Konservasi di Jaman Majapahit
Salah satu dokumen penting yang berkaitan dengan kebijakan konservasi alam adalah Prasasti Malang tahun 1395 dari jaman Kerajaan Majapahit. Dalam prasasti tersebut tertulis :
"Pemberitahuan kepada seluruh satuan tata negara si parasama di sebelah timur Gunung Kawi, baik di timur atau di barat batang air (Berantas; diberitahukan kepada sekalian Wedana, Juru, Bujut, terutama kepada Pacatanda di Turen. Bahwa telah kita perkuat perintah Seri Paduka Batara Pratama Iswara, yang ditanam di Wisnu-bawana dan begitu pula perintah seri paduka yang ditanam di Kertabuana, berhubungan dengan kedudukan satuan tata negara si parasame Katiden yang meliputi sebelas desa.

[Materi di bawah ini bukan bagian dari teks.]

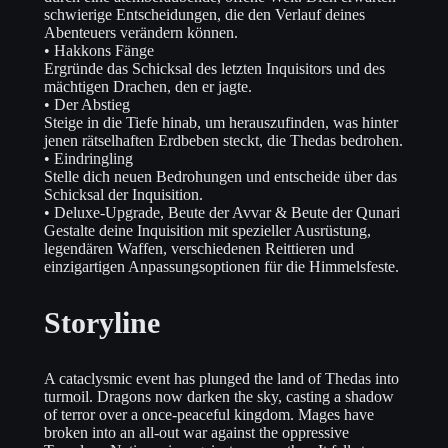
schwierige Entscheidungen, die den Verlauf deines
Abenteuers verändern können.
• Hakkons Fänge
Ergründe das Schicksal des letzten Inquisitors und des
mächtigen Drachen, den er jagte.
• Der Abstieg
Steige in die Tiefe hinab, um herauszufinden, was hinter
jenen rätselhaften Erdbeben steckt, die Thedas bedrohen.
• Eindringling
Stelle dich neuen Bedrohungen und entscheide über das
Schicksal der Inquisition.
• Deluxe-Upgrade, Beute der Avvar & Beute der Qunari
Gestalte deine Inquisition mit spezieller Ausrüstung,
legendären Waffen, verschiedenen Reittieren und
einzigartigen Anpassungsoptionen für die Himmelsfeste.
Storyline
A cataclysmic event has plunged the land of Thedas into
turmoil. Dragons now darken the sky, casting a shadow
of terror over a once-peaceful kingdom. Mages have
broken into an all-out war against the oppressive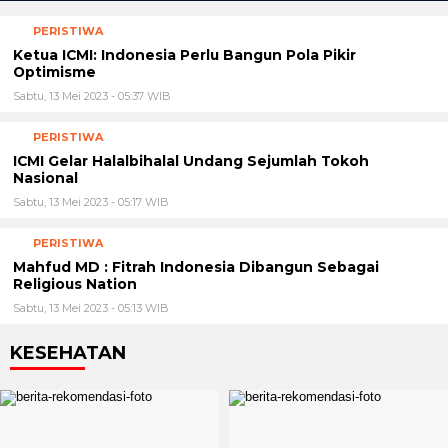
PERISTIWA
Ketua ICMI: Indonesia Perlu Bangun Pola Pikir
Optimisme
Sabtu, 13 Mei 2023 - 05:37 WIB
PERISTIWA
ICMI Gelar Halalbihalal Undang Sejumlah Tokoh
Nasional
Sabtu, 13 Mei 2023 - 05:17 WIB
PERISTIWA
Mahfud MD : Fitrah Indonesia Dibangun Sebagai
Religious Nation
Sabtu, 13 Mei 2023 - 05:13 WIB
KESEHATAN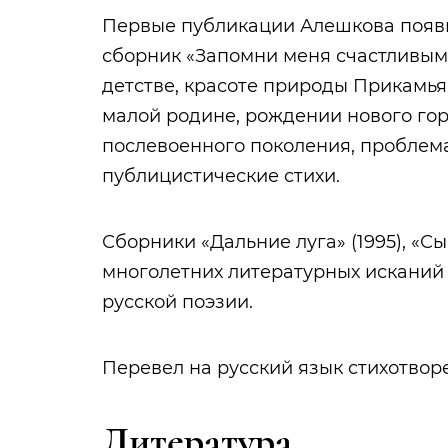
Первые публикации Алешкова появил
сборник «Запомни меня счастливым»
детстве, красоте природы Прикамья; 
малой родине, рождении нового го
послевоенного поколения, проблемах
публицистические стихи.
Сборники «Дальние луга» (1995), «Сы
многолетних литературных исканий
русской поэзии.
Перевел на русский язык стихотво
Литература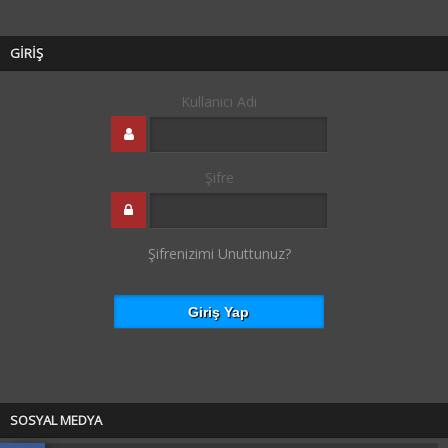
GİRİŞ
Kullanıcı Adı
Şifre
Şifrenizimi Unuttunuz?
SOSYAL MEDYA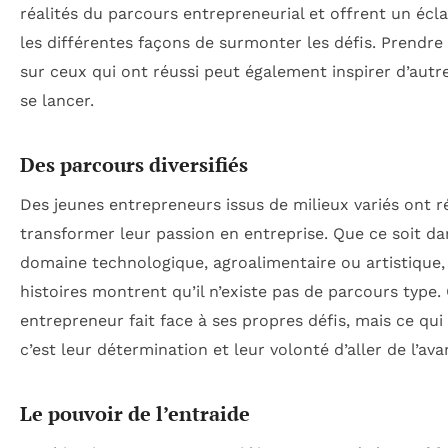
réalités du parcours entrepreneurial et offrent un écla
les différentes façons de surmonter les défis. Prendr
sur ceux qui ont réussi peut également inspirer d’autr
se lancer.
Des parcours diversifiés
Des jeunes entrepreneurs issus de milieux variés ont r
transformer leur passion en entreprise. Que ce soit da
domaine technologique, agroalimentaire ou artistique,
histoires montrent qu’il n’existe pas de parcours type
entrepreneur fait face à ses propres défis, mais ce qui 
c’est leur détermination et leur volonté d’aller de l’ava
Le pouvoir de l’entraide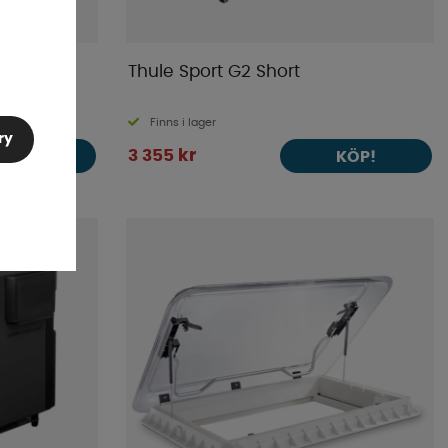
nskum 125
Thule Sport G2 Short
Finns i lager
ry
3 355 kr
KÖP!
KÖP!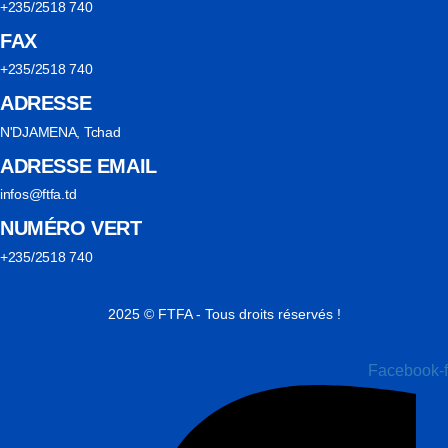
+235/2518 740
FAX
+235/2518 740
ADRESSE
N'DJAMENA, Tchad
ADRESSE EMAIL
infos@ftfa.td
NUMÉRO VERT
+235/2518 740
2025 © FTFA - Tous droits réservés !
Facebook-f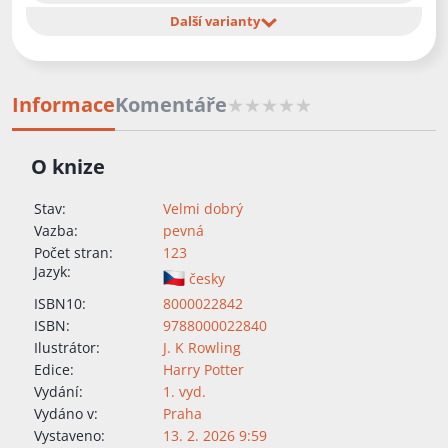
Další varianty
Informace
Komentáře
O knize
Stav:
Velmi dobrý
Vazba:
pevná
Počet stran:
123
Jazyk:
česky
ISBN10:
8000022842
ISBN:
9788000022840
Ilustrátor:
J. K Rowling
Edice:
Harry Potter
Vydání:
1. vyd.
Vydáno v:
Praha
Vystaveno:
13. 2. 2026 9:59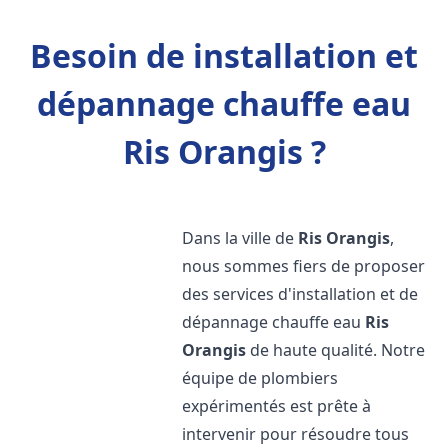
Besoin de installation et
dépannage chauffe eau
Ris Orangis ?
Dans la ville de
Ris Orangis
,
nous sommes fiers de proposer
des services d'installation et de
dépannage chauffe eau
Ris
Orangis
de haute qualité. Notre
équipe de plombiers
expérimentés est prête à
intervenir pour résoudre tous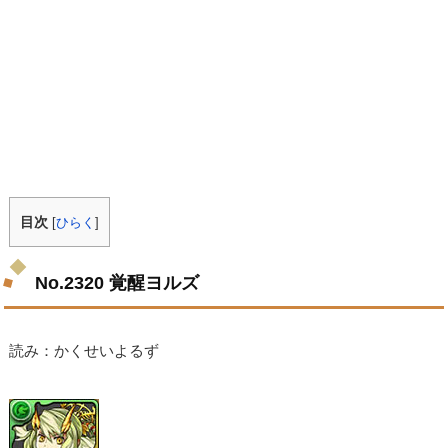
目次
[
ひらく
]
No.2320 覚醒ヨルズ
読み：かくせいよるず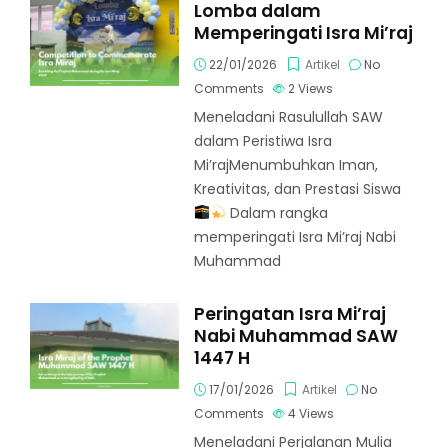
Lomba dalam
Memperingati Isra Mi’raj
22/01/2026
Artikel
No
Comments
2
Views
Meneladani Rasulullah SAW
dalam Peristiwa Isra
Mi’rajMenumbuhkan Iman,
Kreativitas, dan Prestasi Siswa
Dalam rangka
memperingati Isra Mi’raj Nabi
Muhammad
Peringatan Isra Mi’raj
Nabi Muhammad SAW
1447 H
17/01/2026
Artikel
No
Comments
4
Views
Meneladani Perjalanan Mulia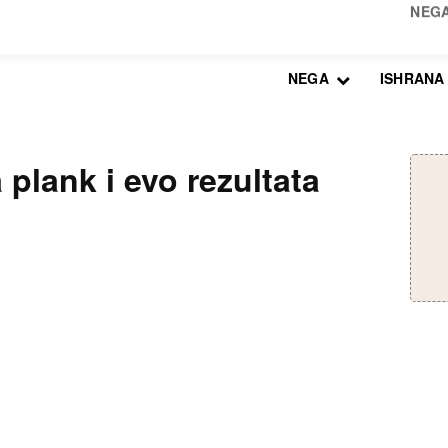
NEGA
ISHRANA
 plank i evo rezultata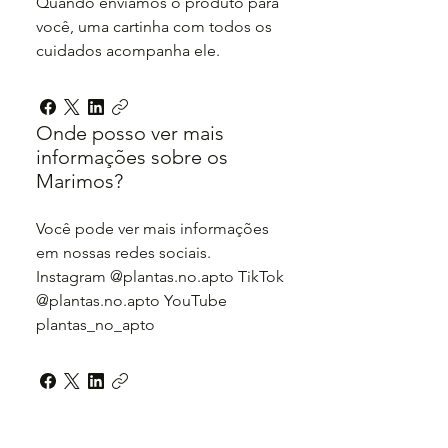
Quando enviamos o produto para
você, uma cartinha com todos os
cuidados acompanha ele.
Onde posso ver mais
informações sobre os
Marimos?
Você pode ver mais informações
em nossas redes sociais.
Instagram @plantas.no.apto TikTok
@plantas.no.apto YouTube
plantas_no_apto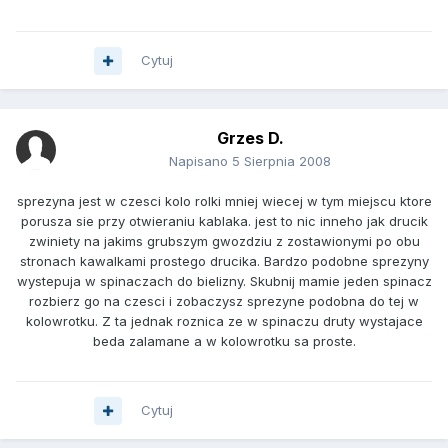
Cytuj
Grzes D.
Napisano
5 Sierpnia 2008
sprezyna jest w czesci kolo rolki mniej wiecej w tym miejscu ktore
porusza sie przy otwieraniu kablaka. jest to nic inneho jak drucik
zwiniety na jakims grubszym gwozdziu z zostawionymi po obu
stronach kawalkami prostego drucika. Bardzo podobne sprezyny
wystepuja w spinaczach do bielizny. Skubnij mamie jeden spinacz
rozbierz go na czesci i zobaczysz sprezyne podobna do tej w
kolowrotku. Z ta jednak roznica ze w spinaczu druty wystajace
beda zalamane a w kolowrotku sa proste.
Cytuj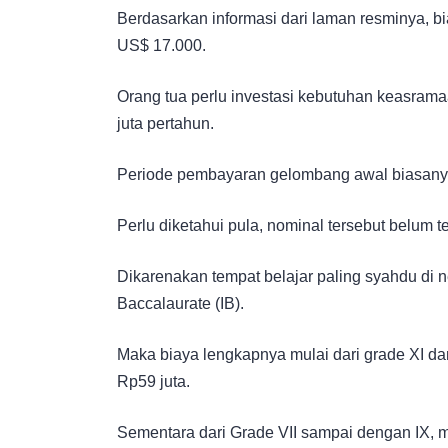
Berdasarkan informasi dari laman resminya, b
US$ 17.000.
Orang tua perlu investasi kebutuhan keasrama
juta pertahun.
Periode pembayaran gelombang awal biasanya
Perlu diketahui pula, nominal tersebut belum 
Dikarenakan tempat belajar paling syahdu di n
Baccalaurate (IB).
Maka biaya lengkapnya mulai dari grade XI da
Rp59 juta.
Sementara dari Grade VII sampai dengan IX, m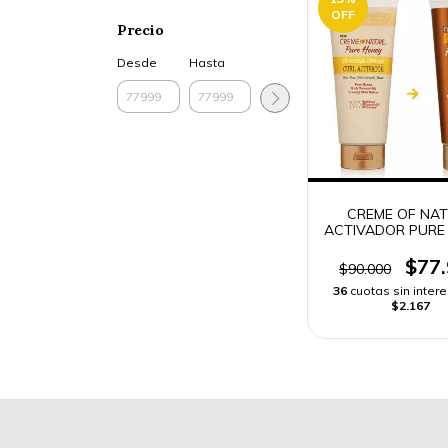
OFF
Precio
Desde
Hasta
CREME OF NA
ACTIVADOR PURE
310 ml -
$77
$90.000
36
cuotas sin inter
$2.167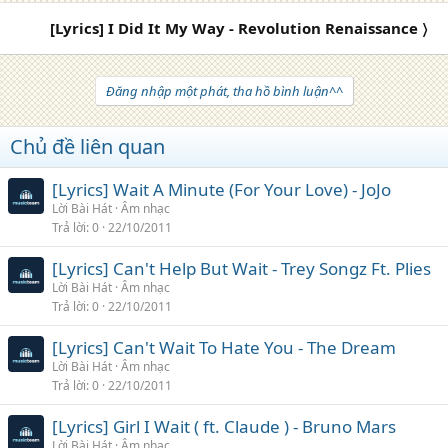
[Lyrics] I Did It My Way - Revolution Renaissance 〉
Đăng nhập một phát, tha hồ bình luận^^
Chủ đề liên quan
[Lyrics] Wait A Minute (For Your Love) - JoJo
Lời Bài Hát
Âm nhạc
Trả lời
0
22/10/2011
[Lyrics] Can't Help But Wait - Trey Songz Ft. Plies
Lời Bài Hát
Âm nhạc
Trả lời
0
22/10/2011
[Lyrics] Can't Wait To Hate You - The Dream
Lời Bài Hát
Âm nhạc
Trả lời
0
22/10/2011
[Lyrics] Girl I Wait ( ft. Claude ) - Bruno Mars
Lời Bài Hát
Âm nhạc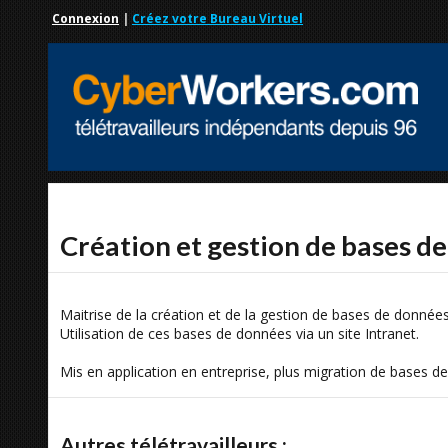
Connexion
|
Créez votre Bureau Virtuel
Création et gestion de bases d
Maitrise de la création et de la gestion de bases de donnée
Utilisation de ces bases de données via un site Intranet.
Mis en application en entreprise, plus migration de bases d
Autres télétravailleurs :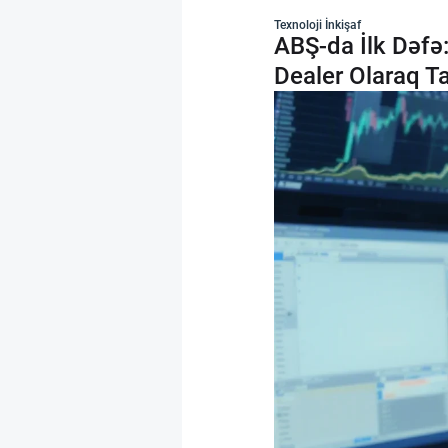
Texnoloji İnkişaf
ABŞ-da İlk Dəfə
Dealer Olaraq T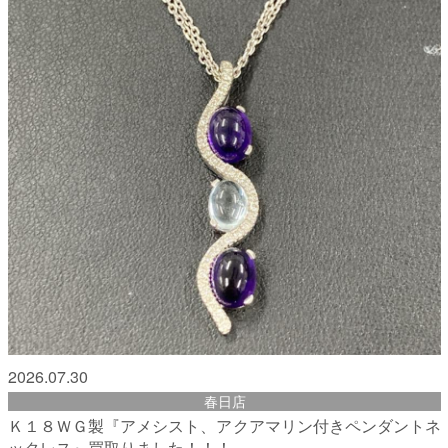
2026.07.30
春日店
Ｋ１８ＷＧ製『アメシスト、アクアマリン付きペンダントネ
ックレス』買取りました！！！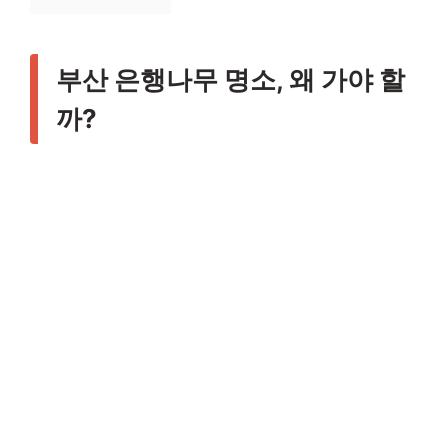
부산 은행나무 명소, 왜 가야 할
까?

Oleh karena masyarakat itu berkewajiban mengamat-amati padang alang-alang di lereng gunung Ledjar, supaya jangan terbakar maka haruslah ia dibebaskan dari pembayaran pelbagai titisara. Selanjutnya masyarakat dilarang menebang pohon kayu dari hutan kekayu dan memungut telur penyu dan getan, karena larangan itu tidak berlaku padanya. Juga tidak seorang jua pun boleh melakukan di sana peraturan larangan berupa apa jua. Apabila keputusan raja ini sudah dibacakan maka Desa Lumpang haruslah menurutnya. Demikianlah diselenggarakan pada bulan pertama pada tahun Saka 1317".
Dari keterangan diatas dapat dilihat kebijaksanaan Kerajaan Majapahit dalam menyelamatkan sumber daya alamnya yaitu daerah aliran sungai dan segala isinya yang mendukungnya, dan disisi lain memberi solusi alternatif atas konsekuensi peraturan itu. Dari penggalan sejarah tersebut dapat disimpulakan bahwa sebuah kebijakan harus dipahami tujuannya, yaitu untuk kepentingan masyarakat, sehingga makna dari, oleh dan untuk rakyat, tidak terhenti pada tingkat slogan belaka, tapi terwujud nyata dalam realitas kehidupan.
Sumber : Dicukil dari "Berkaca di Cermin Retak, Refleksi Konservasi dan Implikasi Bagi Pengelolaan Taman Nasional", oleh Wiratno, dkk. Jakarta. The Gibbon Foundation Indonesia, PILI-NGO Movement. 2004.